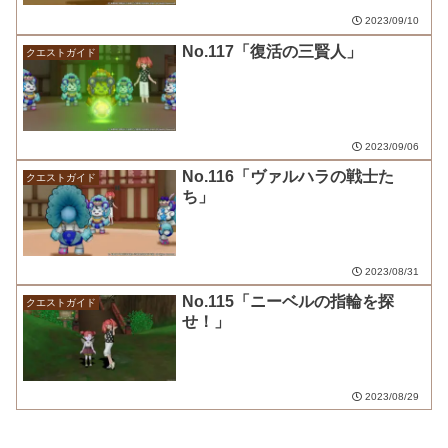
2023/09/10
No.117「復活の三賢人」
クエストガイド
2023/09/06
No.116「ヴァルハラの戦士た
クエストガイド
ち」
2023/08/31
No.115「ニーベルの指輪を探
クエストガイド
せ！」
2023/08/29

---

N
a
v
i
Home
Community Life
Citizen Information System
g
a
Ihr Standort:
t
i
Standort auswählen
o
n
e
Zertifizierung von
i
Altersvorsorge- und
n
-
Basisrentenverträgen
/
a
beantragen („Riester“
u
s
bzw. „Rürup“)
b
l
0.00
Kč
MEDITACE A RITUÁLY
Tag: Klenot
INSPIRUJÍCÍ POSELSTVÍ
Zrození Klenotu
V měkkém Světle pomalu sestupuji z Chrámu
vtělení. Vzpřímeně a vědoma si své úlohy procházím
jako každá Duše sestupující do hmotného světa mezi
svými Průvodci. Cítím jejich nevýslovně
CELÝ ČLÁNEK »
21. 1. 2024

◆ **TASK DETAILS**
Among the entries above, find the line with "vtělení. Vzpřímeně a" and the line with "21. 1. 2024"; give again exactly these two lines and all lines between them.

◆ **REPLY TO THE EXERCISE**
vtělení. Vzpřímeně a vědoma si své úlohy procházím
jako každá Duše sestupující do hmotného světa mezi
svými Průvodci. Cítím jejich nevýslovně
CELÝ ČLÁNEK »
21. 1. 2024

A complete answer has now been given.